Teleflex Reports Restated Indications For Arrow EZ-IO Vascular Access SystemA

(RTTNews) - Teleflex Inc. (TFX), a provider of medical devices for critical care and surgery, has announced FDA 510(k) clearance for restated Indications for use of the Arrow EZ-IO Vascular Access System.

The EZ-IO Vascular Access System is currently indicated to include the distal femur for pediatric patients. Teleflex acquired Vidacare Corp. in December 2013. As the manufacturer of the EZ-IO Vascular Access System, Vidacare LLC is a provider of intraosseous, or inside the bone, access devices.
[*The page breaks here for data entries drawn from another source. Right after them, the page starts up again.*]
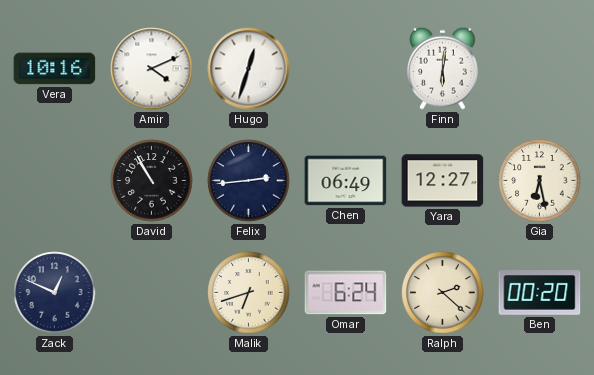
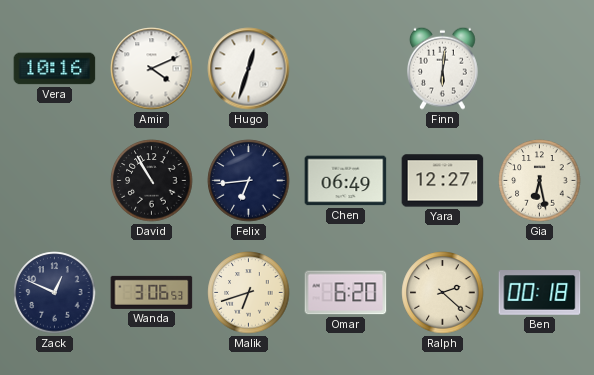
Felix: 2:44 -> 6:44
Wanda: none -> 3:06
Omar: 6:24 -> 6:20
Ben: 00:20 -> 00:18
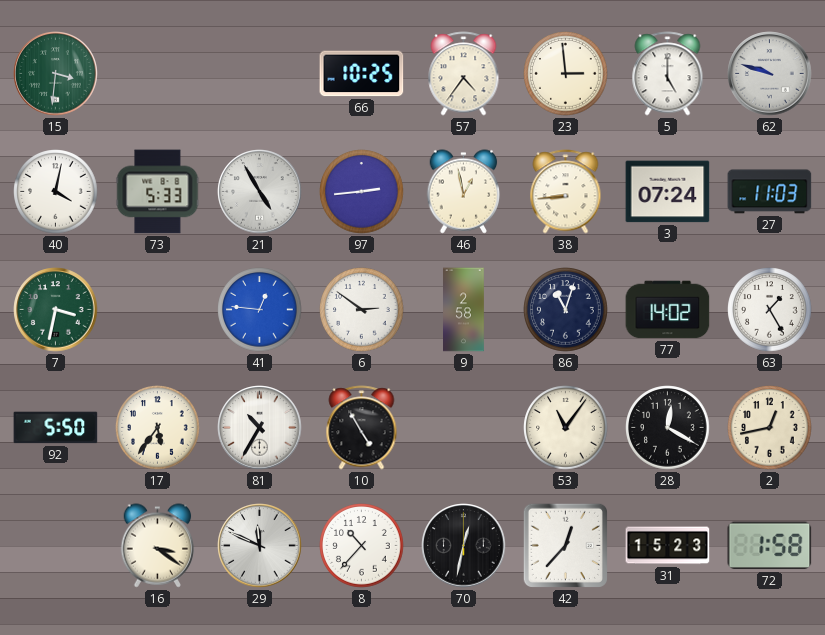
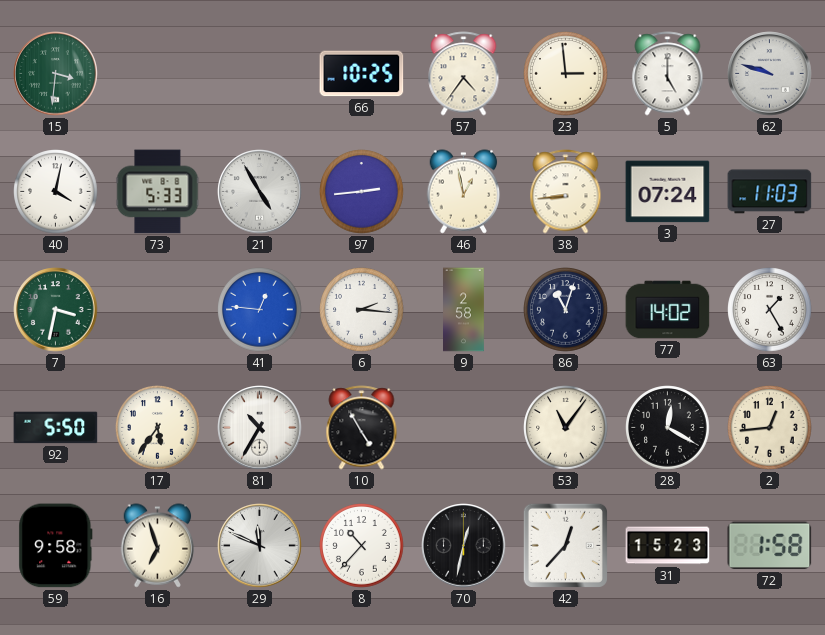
6: 2:51 -> 2:16
2: 12:43 -> 12:44
59: none -> 9:58
16: 3:21 -> 6:57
"In my clinical work in a free-standing, academic pediatric emergency department and Level 1 trauma center, as well as in a large community hospital emergency department, rapid identification and treatment of pediatric patients with difficult vascular access is paramount," said Mark Waltzman, MD, FAAP, Chief of Pediatrics, South Shore Hospital, Assistant Professor, Department of Pediatrics at Harvard Medical School and an attending physician with the Division of Emergency Medicine at Boston Children's Hospital. Waltzman is a paid consultant for Vidacare LLC.
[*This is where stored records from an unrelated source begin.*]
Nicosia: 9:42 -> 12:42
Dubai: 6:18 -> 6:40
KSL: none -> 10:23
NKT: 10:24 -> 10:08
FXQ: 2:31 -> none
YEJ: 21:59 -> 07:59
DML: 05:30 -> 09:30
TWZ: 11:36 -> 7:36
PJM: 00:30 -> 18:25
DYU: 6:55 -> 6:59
He added, "The restated indication for the EZ-IO® Vascular Access System that allows distal femur insertion in pediatric patients helps streamline care for healthcare professionals when time is critical. We, in the medical community, believe that the distal femur is a viable location for pediatric intraosseous access and I am grateful Teleflex has heard our feedback on this matter and pushed for this change."